*** MATERIAL TO PROCESS Section Begins ***
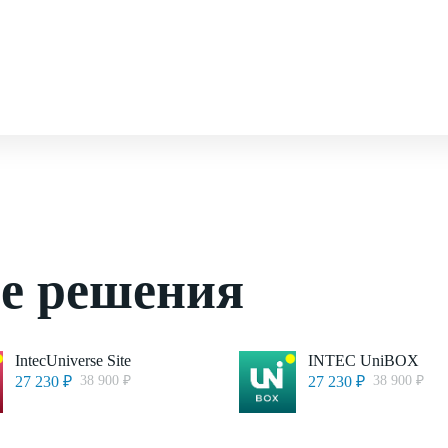
ые решения
IntecUniverse Site
INTEC UniBOX
27 230 ₽
38 900 ₽
27 230 ₽
38 900 ₽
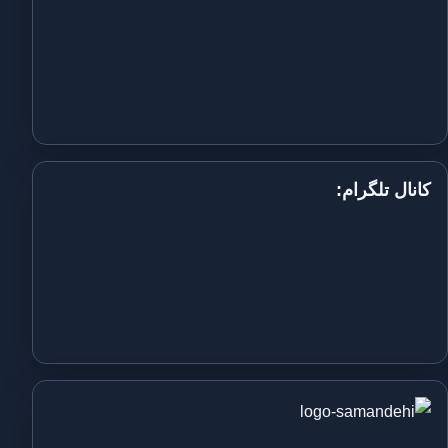
کانال تلگرام:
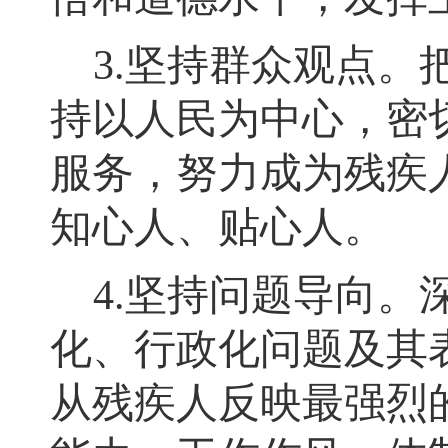
3.
坚持群众观点
。
持以人民为中心
，
密
服务
，
努力成为残疾
知心人、贴心人。
4.
坚持问题导向
。
化、行政化问题及其
从残疾人反映最强烈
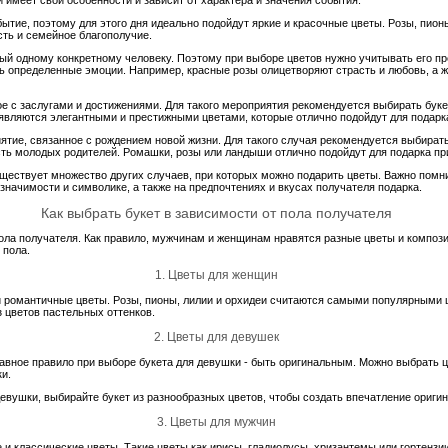
бытие, поэтому для этого дня идеально подойдут яркие и красочные цветы. Розы, пион
сть и семейное благополучие.
ный одному конкретному человеку. Поэтому при выборе цветов нужно учитывать его пр
 определенные эмоции. Например, красные розы олицетворяют страсть и любовь, а 
ое с заслугами и достижениями. Для такого мероприятия рекомендуется выбирать бук
 являются элегантными и престижными цветами, которые отлично подойдут для подарк
иятие, связанное с рождением новой жизни. Для такого случая рекомендуется выбират
ть молодых родителей. Ромашки, розы или ландыши отлично подойдут для подарка пр
ствует множество других случаев, при которых можно подарить цветы. Важно помнит
значимости и символике, а также на предпочтениях и вкусах получателя подарка.
Как выбрать букет в зависимости от пола получателя
пола получателя. Как правило, мужчинам и женщинам нравятся разные цветы и компози
 пола.
1. Цветы для женщин
романтичные цветы. Розы, пионы, лилии и орхидеи считаются самыми популярными ц
 цветов пастельных оттенков.
2. Цветы для девушек
авное правило при выборе букета для девушки - быть оригинальным. Можно выбрать ц
и.
евушки, выбирайте букет из разнообразных цветов, чтобы создать впечатление оригин
3. Цветы для мужчин
 классические цветы. Такие цветы как ирисы, гладиолусы, хризантемы или гортензи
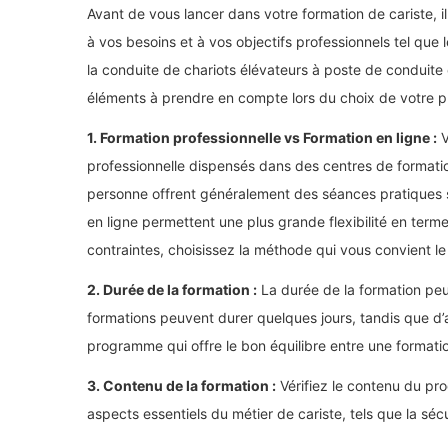
Avant de vous lancer dans votre formation de cariste, i
à vos besoins et à vos objectifs professionnels tel que 
la conduite de chariots élévateurs à poste de conduite
éléments à prendre en compte lors du choix de votre 
1. Formation professionnelle vs Formation en ligne :
V
professionnelle dispensés dans des centres de formatio
personne offrent généralement des séances pratiques su
en ligne permettent une plus grande flexibilité en term
contraintes, choisissez la méthode qui vous convient le
2. Durée de la formation :
La durée de la formation peu
formations peuvent durer quelques jours, tandis que d’
programme qui offre le bon équilibre entre une formati
3. Contenu de la formation :
Vérifiez le contenu du pr
aspects essentiels du métier de cariste, tels que la sécu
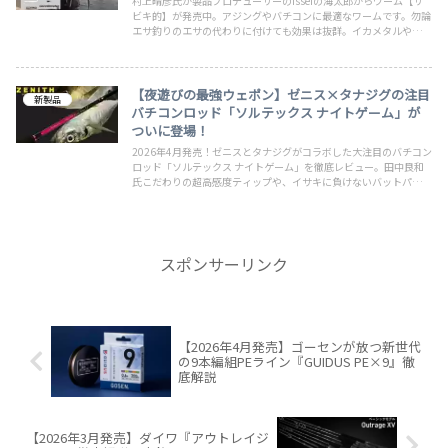
村上晴彦氏が製品プロデューサーのisseiの海太郎からワーム【サ
ビキ的】が発売中。アジングやバチコンに最適なワームです。勿論
エサ釣りのエサの代わりに付けても効果は抜群。イカメタルやナイ
トティップランやエギングの合間にアジなどを狙っても面白そうで
すね。関連商品のご紹介や注意点なども記載しているのでご覧くだ
さい
【夜遊びの最強ウェポン】ゼニス×タナジグの注目
新製品
バチコンロッド「ソルテックス ナイトゲーム」が
ついに登場！
2026年4月発売！ゼニスとタナジグがコラボした大注目のバチコン
ロッド「ソルテックス ナイトゲーム」を徹底レビュー。田中良和
氏こだわりの超高感度ティップや、イサキに負けないバットパワー
など、初心者必見の魅力を分かりやすくまとめました。
スポンサーリンク
【2026年4月発売】ゴーセンが放つ新世代
の9本編組PEライン『GUIDUS PE×9』徹
底解説
【2026年3月発売】ダイワ『アウトレイジ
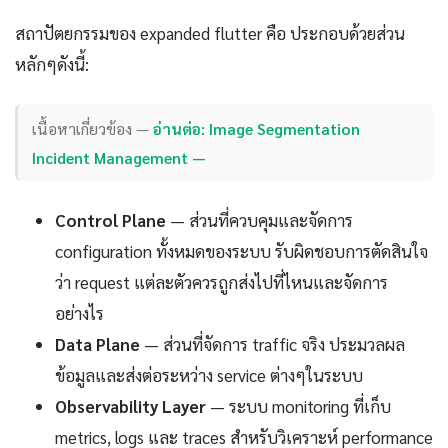
สถาปัตยกรรมของ expanded flutter คือ ประกอบด้วยส่วน
หลักๆดังนี้:
เนื้อหาเกี่ยวข้อง —
อ่านต่อ: Image Segmentation
Incident Management —
Control Plane
— ส่วนที่ควบคุมและจัดการ
configuration ทั้งหมดของระบบ รับผิดชอบการตัดสินใจ
ว่า request แต่ละตัวควรถูกส่งไปที่ไหนและจัดการ
อย่างไร
Data Plane
— ส่วนที่จัดการ traffic จริง ประมวลผล
ข้อมูลและส่งต่อระหว่าง service ต่างๆในระบบ
Observability Layer
— ระบบ monitoring ที่เก็บ
metrics, logs และ traces สำหรับวิเคราะห์ performance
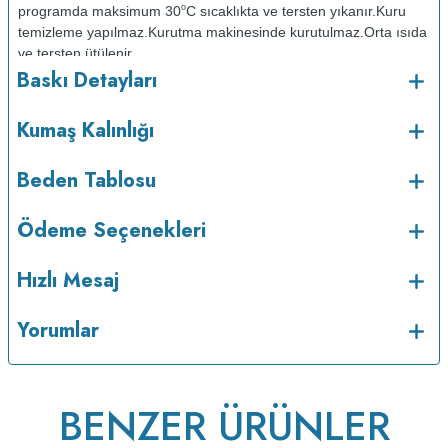
o
programda maksimum 30
C sıcaklıkta ve tersten yıkanır.
Kuru
temizleme yapılmaz.
Kurutma makinesinde kurutulmaz.
Orta ısıda
ve tersten ütülenir.
Baskı Detayları
Kumaş Kalınlığı
Beden Tablosu
Ödeme Seçenekleri
Hızlı Mesaj
v233.24
Yorumlar
BENZER ÜRÜNLER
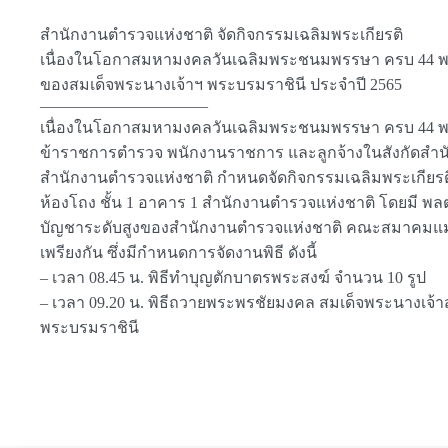
สำนักงานตำรวจแห่งชาติ จัดกิจกรรมเฉลิมพระเกียรติ
เนื่องในโอกาสมหามงคลวันเฉลิมพระชนมพรรษา ครบ 44 
ของสมเด็จพระนางเจ้าฯ พระบรมราชินี ประจำปี 2565
——————————–
เนื่องในโอกาสมหามงคลวันเฉลิมพระชนมพรรษา ครบ 44 พรร
ข้าราชการตำรวจ พนักงานราชการ และลูกจ้างในสังกัดสำน
สำนักงานตำรวจแห่งชาติ กำหนดจัดกิจกรรมเฉลิมพระเกียรติสมเ
ห้องโถง ชั้น 1 อาคาร 1 สำนักงานตำรวจแห่งชาติ โดยมี พลตำ
บัญชาระดับสูงของสำนักงานตำรวจแห่งชาติ คณะสมาคมแม่บ
เพรียงกัน ซึ่งมีกำหนดการจัดงานพิธี ดังนี้
– เวลา 08.45 น. พิธีทำบุญตักบาตรพระสงฆ์ จำนวน 10 รูป
– เวลา 09.20 น. พิธีถวายพระพรชัยมงคล สมเด็จพระนางเจ้า
พระบรมราชินี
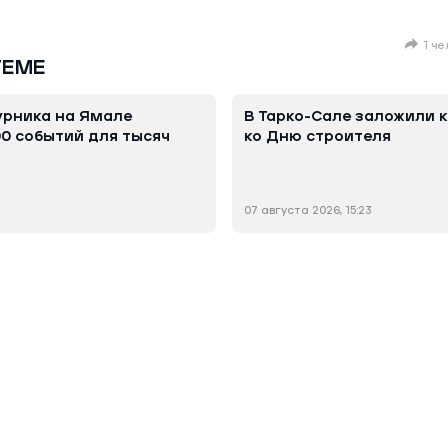
1 ч
ТЕМЕ
урника на Ямале
В Тарко-Сале заложили 
00 событий для тысяч
ко Дню строителя
07 августа 2026, 15:23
*** MATERIAL TO PROCESS Section Ends ***
• TASK DIRECTIONS: Both end lines included, restate word for word the lines above from the line with "пола получателя. Как" to the line with "2. Цветы для девушек", and nothing else.

• SOLUTION TO THE EXERCISE:
пола получателя. Как правило, мужчинам и женщинам нравятся разные цветы и компози
 пола.
1. Цветы для женщин
романтичные цветы. Розы, пионы, лилии и орхидеи считаются самыми популярными ц
 цветов пастельных оттенков.
2. Цветы для девушек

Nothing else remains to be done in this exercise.